§ The problem: Beginning with the line that contains "Verhoog het niveau van patiëntenzorg", transcribe every line through the end of the entries exactly as written, and reproduce nothing else.

§ Data for review:
--

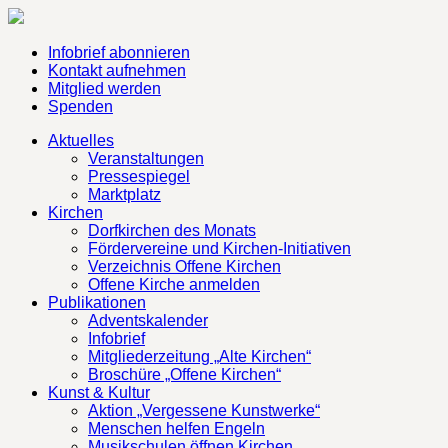
Infobrief abonnieren
Kontakt aufnehmen
Mitglied werden
Spenden
Aktuelles
Veranstaltungen
Pressespiegel
Marktplatz
Kirchen
Dorfkirchen des Monats
Fördervereine und Kirchen-Initiativen
Verzeichnis Offene Kirchen
Offene Kirche anmelden
Publikationen
Adventskalender
Infobrief
Mitgliederzeitung „Alte Kirchen“
Broschüre „Offene Kirchen“
Kunst & Kultur
Aktion „Vergessene Kunstwerke“
Menschen helfen Engeln
Musikschulen öffnen Kirchen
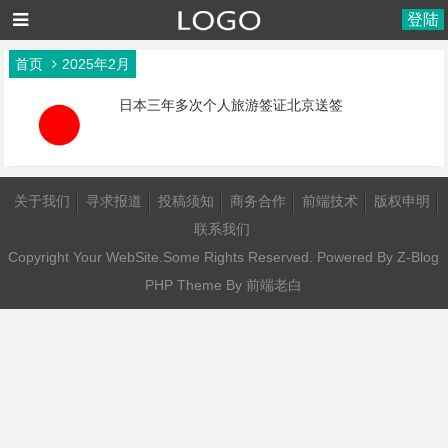
登陆
首页
2025年2月
日本三年多次个人旅游签证北京送签
关于我们
寻求报道
投稿须知
商务合作
前端技术
版权申明
联系我们
Copyright Your WebSite.Some Rights Reserved. Powered By
Z-Blog
PHP
Theme By
前端老白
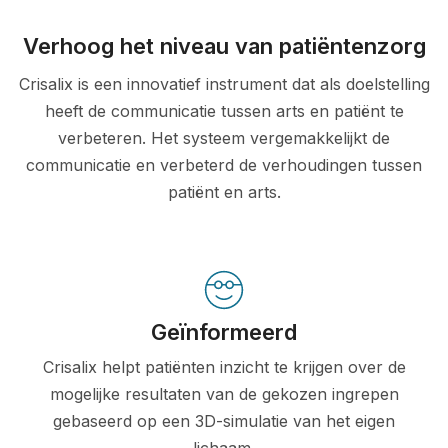
Verhoog het niveau van patiëntenzorg
Crisalix is een innovatief instrument dat als doelstelling
heeft de communicatie tussen arts en patiënt te
verbeteren. Het systeem vergemakkelijkt de
communicatie en verbeterd de verhoudingen tussen
patiënt en arts.
Geïnformeerd
Crisalix helpt patiënten inzicht te krijgen over de
mogelijke resultaten van de gekozen ingrepen
gebaseerd op een 3D-simulatie van het eigen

--

§ Result:
Verhoog het niveau van patiëntenzorg
Crisalix is een innovatief instrument dat als doelstelling
heeft de communicatie tussen arts en patiënt te
verbeteren. Het systeem vergemakkelijkt de
communicatie en verbeterd de verhoudingen tussen
patiënt en arts.
Geïnformeerd
Crisalix helpt patiënten inzicht te krijgen over de
mogelijke resultaten van de gekozen ingrepen
gebaseerd op een 3D-simulatie van het eigen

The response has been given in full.